PwC hat sich mit dem WWF zusammengetan, um für die «Kreislaufwirtschaft als neue Normalität» in der Schweiz zu werben. Wie werden Schweizer Unternehmen einbezogen?

Nur rund 10 Prozent des Ressourcenverbrauchs in der Schweiz sind heute zirkulär. 90 Prozent sind es also nicht. Das zu ändern, ist ein ehrgeiziges Ziel. Zur Erinnerung: Die Schweiz hat sich schon seit Langem wegen ihrer Abhängigkeit von ausländischen Ressourcen Sorgen gemacht. Die Kreislaufwirtschaft ist eine Möglichkeit, dieses Risiko zu mindern und die Ressourcenversorgung zu internalisieren. Zunächst klang das vielleicht zu idealistisch, doch die Unternehmen beginnen allmählich, die damit verbundenen Wachstumschancen zu erkennen. Seit einigen Monaten greifen sie das Thema Kreislaufwirtschaft auf und fragen, wie sie es umsetzen und in ihre Strategie integrieren können, um bestehende Geschäftsmodelle anzupassen oder neue zu entwickeln.
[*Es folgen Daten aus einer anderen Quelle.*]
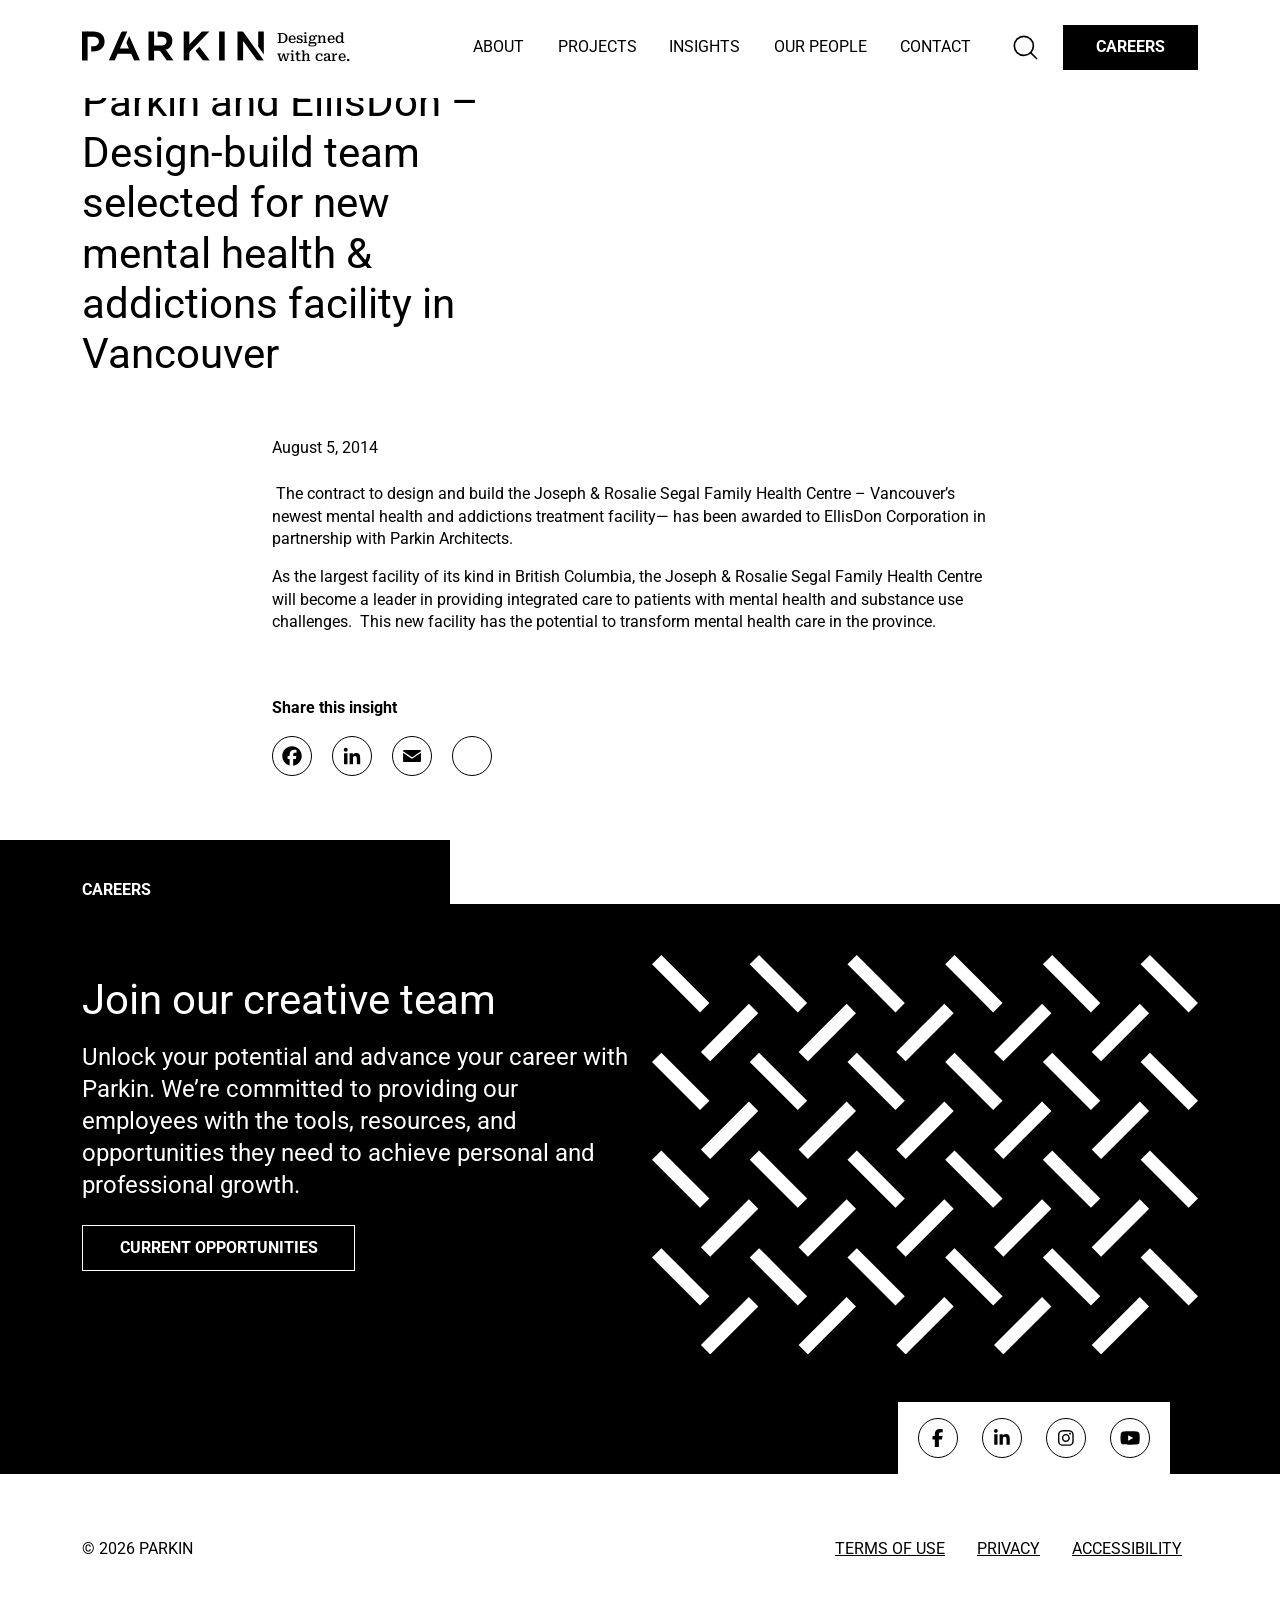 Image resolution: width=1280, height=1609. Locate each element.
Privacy (1008, 1548)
Sie kommen aus dem Bereich Corporate Finance. Wie passt das zu Nachhaltigkeit?

Es passt gut! Vor allem, wenn Sie beides sehen und mit Ihren Werten und Zielen verbinden können. Wenn man eine bessere Geschäftstätigkeit anstrebt, gibt es keine Diskrepanz. Nach­haltigkeit und finanzieller Gewinn ergänzen sich, denn kurzfristige Zeithorizonte für Entscheide sind für die langfristige Wertschöpfung in der Regel nicht optimal.

Was steht in Sachen Nachhaltigkeit als Nächstes auf dem Plan?

Ich bin nicht sicher, was als Nächstes ansteht, doch letzten Endes müssen wir das Thema überflüssig machen. Heute befinden wir uns immer noch in einer Phase der Sensibilisierung und Zielsetzung. Nachhaltigkeit muss so im unternehmerischen Denken und der Strategie verankert werden, dass sie nicht mehr separat betrachtet wird, sondern als DNA des Unternehmens und als echter Differenzierungsfaktor.

Christophe Bourgoin, vielen Dank für Ihre Denkanstösse.